Karows Kollegin Nina Rubin. Die wird im Laufe der Episode mit einem Taser attackiert, diverse Male angeblafft und auf der üblen Psycho-Schiene bedroht. Sie lässt die Bar Mizwa ihres Sohnes Kaleb sausen, um Karow zu unterstützen - und das, obwohl ihre Familie ohnehin am Zerbrechen ist. Wofür das Ganze? Beim spektakulären Showdown der Männer ist sie raus, darf erst in letzter Minute dazustoßen. Dann aber zumindest als siegentscheidender Joker, der Karow davon abhält, auf Nimmerwiedersehen ins moralische Dunkelfeld zu verschwinden. Wie sagt Rubins Mann, als seine Frau mit Schmutz und Tränenspuren im Gesicht plötzlich auf der Gartenparty auftaucht? "Nina, du siehst atemberaubend aus." Man kann ihm nur zustimmen.

Flop:

Auch die Berliner Episoden kommen nicht ganz ohne Klischees aus: Das fängt beim Stereotypen-Casting an (Glatze = verschlagener Kriminellenhandlager) und hört bei der Kulisse gemäß Verbrecher-Sinus-Milieus auf (Marmorfliesen + lebensfeindlich aussehende Designer-Sessel = kriminelles Mastermind).
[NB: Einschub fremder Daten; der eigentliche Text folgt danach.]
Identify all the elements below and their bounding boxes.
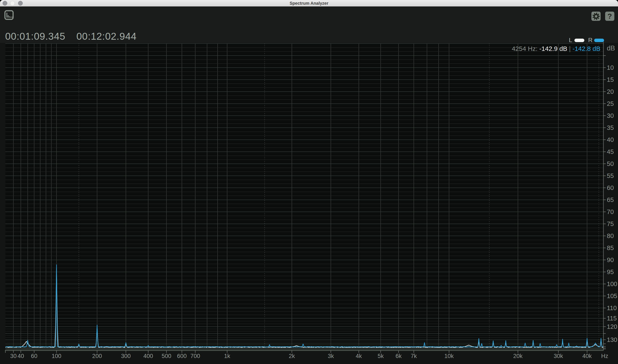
freq-tick-label: 3k: [328, 353, 334, 359]
readout-left-db: -142.9 dB: [539, 45, 567, 52]
freq-tick-label: 600: [177, 353, 187, 359]
db-tick-label: 95: [607, 269, 614, 275]
readout-separator: |: [567, 45, 572, 52]
db-tick-label: 105: [607, 293, 617, 299]
db-tick-label: 10: [607, 64, 614, 71]
spectrum-analyzer-window: Spectrum Analyzer ? 00:01:09.345 00:12:0…: [0, 0, 618, 364]
freq-tick-label: 1k: [224, 353, 230, 359]
db-tick-label: 65: [607, 196, 614, 203]
freq-tick-label: 20k: [513, 353, 523, 359]
db-tick-label: 80: [607, 233, 614, 239]
freq-tick-label: 4k: [356, 353, 362, 359]
db-tick-label: 130: [607, 336, 617, 343]
freq-tick-label: 100: [52, 353, 61, 359]
readout-frequency: 4254 Hz:: [512, 45, 539, 52]
freq-tick-label: 5k: [378, 353, 384, 359]
freq-tick-label: 6k: [396, 353, 402, 359]
freq-tick-label: 200: [92, 353, 102, 359]
db-tick-label: 85: [607, 245, 614, 251]
freq-tick-label: 40k: [582, 353, 592, 359]
db-tick-label: 120: [607, 323, 617, 330]
db-tick-label: 45: [607, 148, 614, 155]
db-tick-label: 110: [607, 305, 617, 312]
db-tick-label: 55: [607, 172, 614, 179]
db-tick-label: 25: [607, 100, 614, 107]
db-tick-label: 100: [607, 281, 617, 287]
freq-tick-label: 500: [162, 353, 171, 359]
freq-tick-label: 30: [10, 353, 16, 359]
freq-axis-unit: Hz: [601, 353, 608, 359]
db-tick-label: 90: [607, 257, 614, 263]
spectrum-plot[interactable]: 3040601002003004005006007001k2k3k4k5k6k7…: [0, 0, 618, 364]
db-tick-label: 35: [607, 124, 614, 131]
freq-tick-label: 60: [31, 353, 37, 359]
freq-tick-label: 10k: [444, 353, 454, 359]
freq-tick-label: 40: [18, 353, 24, 359]
freq-tick-label: 30k: [554, 353, 563, 359]
freq-tick-label: 7k: [411, 353, 417, 359]
db-tick-label: 75: [607, 221, 614, 227]
db-axis-title: dB: [607, 44, 615, 52]
db-tick-label: 115: [607, 315, 617, 322]
db-tick-label: 50: [607, 160, 614, 167]
plot-background: [5, 44, 603, 351]
freq-tick-label: 400: [143, 353, 153, 359]
db-tick-label: 40: [607, 136, 614, 143]
readout-right-db: -142.8 dB: [572, 45, 600, 52]
freq-tick-label: 2k: [289, 353, 295, 359]
freq-tick-label: 700: [190, 353, 200, 359]
freq-tick-label: 300: [121, 353, 131, 359]
db-tick-label: 70: [607, 208, 614, 215]
db-tick-label: 30: [607, 112, 614, 119]
db-tick-label: 60: [607, 184, 614, 191]
cursor-readout: 4254 Hz: -142.9 dB | -142.8 dB: [512, 45, 600, 52]
db-tick-label: 20: [607, 88, 614, 95]
db-tick-label: 15: [607, 76, 614, 83]
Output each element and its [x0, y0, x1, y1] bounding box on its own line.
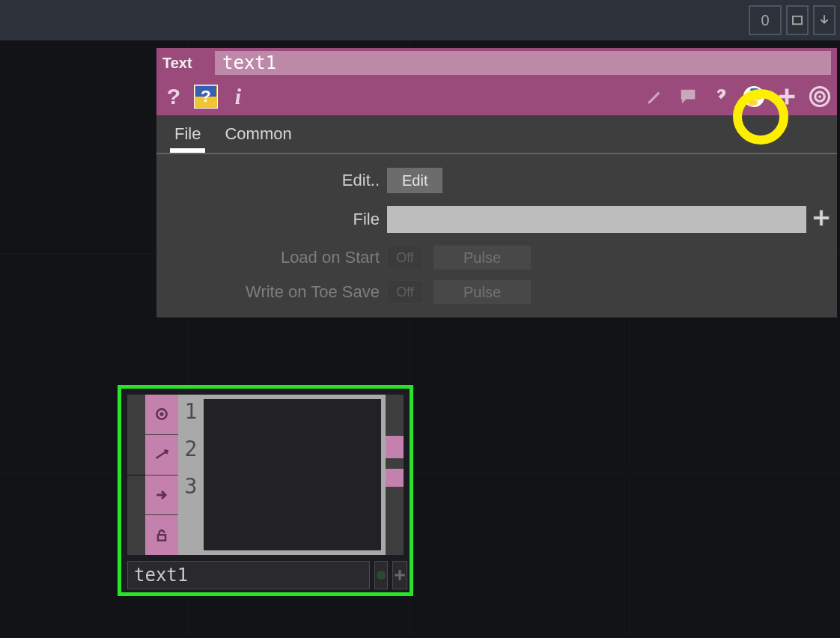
tab-common[interactable]: Common [220, 118, 296, 153]
target-icon[interactable] [807, 84, 833, 109]
write-on-save-pulse[interactable]: Pulse [433, 280, 531, 304]
bypass-icon[interactable] [145, 435, 178, 476]
svg-point-9 [160, 413, 164, 416]
cook-indicator-icon[interactable] [374, 561, 388, 589]
wiki-help-icon[interactable]: ? [194, 85, 218, 109]
write-on-save-toggle[interactable]: Off [387, 280, 423, 304]
parameter-tabs: File Common [156, 115, 837, 154]
python-icon[interactable] [741, 84, 767, 109]
tab-file[interactable]: File [170, 118, 205, 153]
line-number-gutter: 1 2 3 [178, 395, 204, 555]
edit-button[interactable]: Edit [387, 168, 442, 193]
window-icon[interactable] [786, 5, 809, 35]
line-number: 2 [178, 437, 204, 474]
plus-icon[interactable] [774, 84, 800, 109]
output-connector[interactable] [386, 436, 404, 458]
svg-point-7 [818, 95, 821, 98]
line-number: 3 [178, 474, 204, 511]
svg-rect-0 [793, 16, 802, 25]
add-output-icon[interactable] [392, 561, 407, 589]
file-path-input[interactable] [387, 206, 806, 233]
top-bar: 0 [0, 0, 840, 40]
node-name-input[interactable] [127, 561, 370, 589]
text-dat-node[interactable]: 1 2 3 [118, 385, 413, 596]
info-icon[interactable]: i [225, 84, 251, 109]
counter-value: 0 [761, 12, 769, 29]
panel-header: Text [156, 48, 837, 78]
line-number: 1 [178, 399, 204, 437]
param-label-write-on-save: Write on Toe Save [162, 282, 387, 302]
load-on-start-toggle[interactable]: Off [387, 246, 423, 270]
viewer-active-icon[interactable] [145, 395, 178, 435]
text-content-area[interactable] [204, 399, 381, 550]
parameter-panel: Text ? ? i File Common Edit.. [156, 48, 837, 318]
parameter-grid: Edit.. Edit File Load on Start Off Pulse… [156, 154, 837, 318]
node-body: 1 2 3 [127, 395, 404, 555]
lock-icon[interactable] [145, 515, 178, 555]
node-footer [127, 561, 404, 589]
param-label-file: File [162, 210, 387, 229]
load-on-start-pulse[interactable]: Pulse [433, 246, 531, 270]
help-icon[interactable]: ? [161, 84, 186, 109]
panel-toolbar: ? ? i [156, 78, 837, 115]
comment-icon[interactable] [675, 84, 701, 109]
down-arrow-icon[interactable] [813, 5, 836, 35]
node-flags-column [145, 395, 178, 555]
node-viewer[interactable]: 1 2 3 [178, 395, 386, 555]
file-browse-plus-icon[interactable] [806, 204, 836, 235]
param-label-load-on-start: Load on Start [162, 248, 387, 267]
output-connector[interactable] [386, 469, 404, 487]
param-label-edit: Edit.. [162, 171, 387, 190]
input-connectors [127, 395, 145, 555]
counter-button[interactable]: 0 [749, 5, 782, 35]
operator-type-label: Text [162, 55, 206, 72]
svg-point-10 [377, 571, 386, 580]
operator-name-input[interactable] [215, 51, 831, 75]
pencil-icon[interactable] [642, 84, 668, 109]
clone-immune-icon[interactable] [145, 476, 178, 516]
brush-icon[interactable] [708, 84, 734, 109]
svg-text:?: ? [201, 86, 211, 106]
output-connectors [386, 395, 404, 555]
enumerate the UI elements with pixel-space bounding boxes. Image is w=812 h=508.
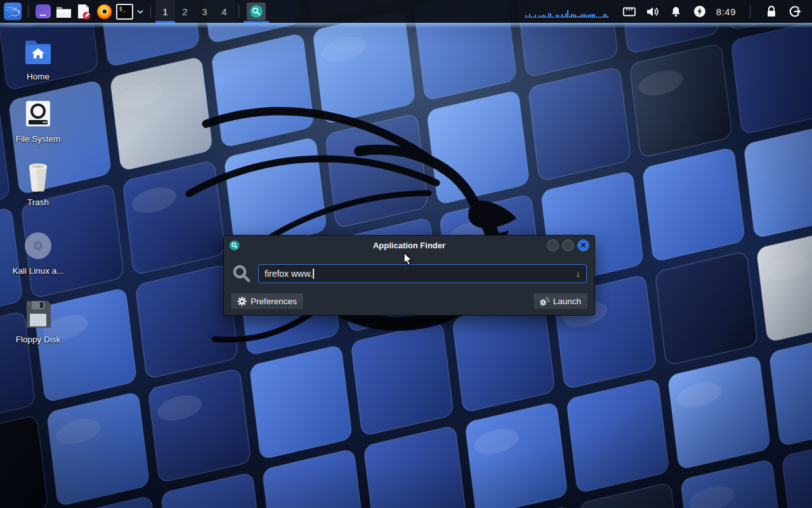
gear-icon [237, 297, 247, 306]
desktop-icon-label: File System [4, 134, 72, 144]
disc-icon [23, 231, 53, 260]
workspace-2[interactable]: 2 [175, 0, 195, 23]
preferences-label: Preferences [251, 297, 297, 306]
panel-tray: 8:49 [525, 4, 807, 19]
document-edit-icon [76, 4, 91, 20]
workspace-1[interactable]: 1 [155, 0, 175, 23]
lock-screen-button[interactable] [764, 4, 778, 19]
launcher-file-manager[interactable] [53, 0, 74, 23]
desktop-icon-file-system[interactable]: File System [4, 99, 72, 144]
preferences-button[interactable]: Preferences [230, 293, 304, 310]
launch-button[interactable]: Launch [533, 293, 588, 310]
desktop-icon-label: Floppy Disk [4, 335, 72, 344]
mouse-cursor [403, 252, 413, 266]
launcher-text-editor[interactable] [74, 0, 94, 23]
lock-icon [766, 5, 777, 18]
chevron-down-icon [137, 10, 143, 14]
panel-separator [750, 5, 750, 18]
network-tray-button[interactable] [622, 4, 636, 19]
application-finder-window: Application Finder ✕ firefox www. ↓ [223, 235, 595, 316]
applications-menu-button[interactable] [2, 0, 23, 23]
notifications-tray-button[interactable] [669, 4, 683, 19]
text-caret [313, 269, 314, 279]
desktop-icon-home[interactable]: Home [4, 37, 72, 81]
clock[interactable]: 8:49 [716, 6, 736, 17]
maximize-button[interactable] [562, 239, 574, 251]
desktop-icon-label: Trash [4, 197, 72, 207]
panel-separator [150, 5, 151, 18]
desktop-icon-label: Home [4, 72, 72, 81]
bell-icon [670, 6, 682, 18]
taskbar-application-finder-button[interactable] [244, 0, 269, 23]
terminal-icon: $_ [116, 4, 133, 20]
ethernet-icon [622, 6, 636, 17]
logout-icon [789, 5, 801, 18]
power-manager-tray-button[interactable] [693, 4, 707, 19]
firefox-icon [97, 4, 112, 19]
kali-logo-icon [4, 3, 22, 20]
app-finder-icon [249, 4, 264, 19]
panel-separator [239, 5, 239, 18]
desktop-icon-kali-archive[interactable]: Kali Linux a... [4, 231, 72, 276]
desktop-icon-label: Kali Linux a... [4, 266, 72, 276]
launcher-firefox[interactable] [94, 0, 114, 23]
close-button[interactable]: ✕ [577, 239, 589, 251]
launch-icon [540, 297, 549, 306]
logout-button[interactable] [788, 4, 802, 19]
window-app-icon [36, 4, 51, 18]
terminal-dropdown-button[interactable] [134, 0, 146, 23]
speaker-icon [646, 6, 659, 17]
desktop-icon-floppy-disk[interactable]: Floppy Disk [4, 300, 72, 344]
desktop-icon-trash[interactable]: Trash [4, 163, 72, 207]
cpu-graph[interactable] [525, 10, 613, 18]
trash-bin-icon [25, 162, 51, 192]
search-input-value: firefox www. [265, 269, 312, 279]
search-input[interactable]: firefox www. ↓ [258, 264, 587, 283]
launcher-terminal[interactable]: $_ [114, 0, 134, 23]
launch-label: Launch [553, 297, 581, 306]
volume-tray-button[interactable] [646, 4, 660, 19]
dropdown-arrow-icon[interactable]: ↓ [576, 268, 581, 279]
hard-drive-icon [24, 100, 52, 128]
desktop-root: $_ 1 2 3 4 [0, 0, 812, 508]
window-title: Application Finder [224, 241, 594, 250]
top-panel: $_ 1 2 3 4 [0, 0, 812, 23]
panel-separator [28, 5, 29, 18]
workspace-3[interactable]: 3 [195, 0, 214, 23]
power-bolt-icon [693, 5, 706, 18]
floppy-disk-icon [24, 300, 52, 329]
launcher-appearance[interactable] [33, 0, 53, 23]
search-icon [232, 264, 251, 283]
minimize-button[interactable] [547, 239, 559, 251]
home-folder-icon [23, 39, 53, 64]
workspace-4[interactable]: 4 [214, 0, 234, 23]
folder-icon [56, 5, 72, 18]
Aber geschenkt - die Episoden mit Rubin und Karow gehören zum Spannendsten, was der Tatort derzeit zu bieten hat. Nur: Das mit dem seriellen Erzählen funktioniert sehr viel besser, wenn nicht Monate zwischen den einzelnen Folgen liegen. Da helfen auch alibimäßige Rückblenden nichts.

Beste Szene:

Hospitantin Anna Feil hat einen undankbaren Job. Von Kommissarin Rubin wird sie als Gemischtwarenladen für polizeiliche Bedarfsgüter benutzt, und Kommissar Karow schubst die Hospitantin im Bürostuhl durch die Gegend. Erst ganz am Schluss zahlt sich Annas unerschütterlicher Eifer aus. Der geheime Verbrecherverbund ist zerschlagen, Staatsanwalt Hemrich steht in Handschellen vor den Kommissaren, Karow nickt Anna zu: "Bitte." Und dann darf die Hospitantin das sagen, wovon jeder Polizeianwärter träumt: "Sie haben das Recht, die Aussage zu verweigern. Sie haben das Recht auf einen Anwalt. Und Sie haben das Recht, Beweiserhebung zu beantragen."

Bester Auftritt:

Diese Auszeichnung geht an Sabin (Marc Bischoff), den kreuzunglücklichen Schläger, der jene Drecksarbeit machen muss, die von Gangsterbossen traditionell ans kriminelle Prekariat delegiert wird. Sabin trägt ein Muskelshirt, obwohl er keine Muskeln hat, und bevor er zum Rohr greift, um Kommissar Karow zu Brei zu schlagen, muss er sich einen Mutmacher durch die Nase ziehen. Sabin hat in Wahrheit keinen Namen. Er bekommt diese Auszeichnung stellvertretend für alle heroischen Gangsterhandlanger, die mit ihrem intellektellen Vermögen nah am Grenzdebilen das böse Genie, dem sie dienen, umso cleverer erscheinen lassen.

Schlusspointe:

Manchen Gangstern ist mit den Mitteln der Strafverfolgung nicht beizukommen. Die sterben einfach, um mit neuer Identität und noch mehr krimineller Energie zurückzukommen. Gangster wie der Bauunternehmer Ahmed Kermal. Gott sei Dank haben diese Gangster eine Schwäche: Sie unterschätzen Frauen. Und landen deswegen völlig zu Recht von einem Stromstoß gelähmt im Dachterrassenpool. Gewalt ist eine Lösung.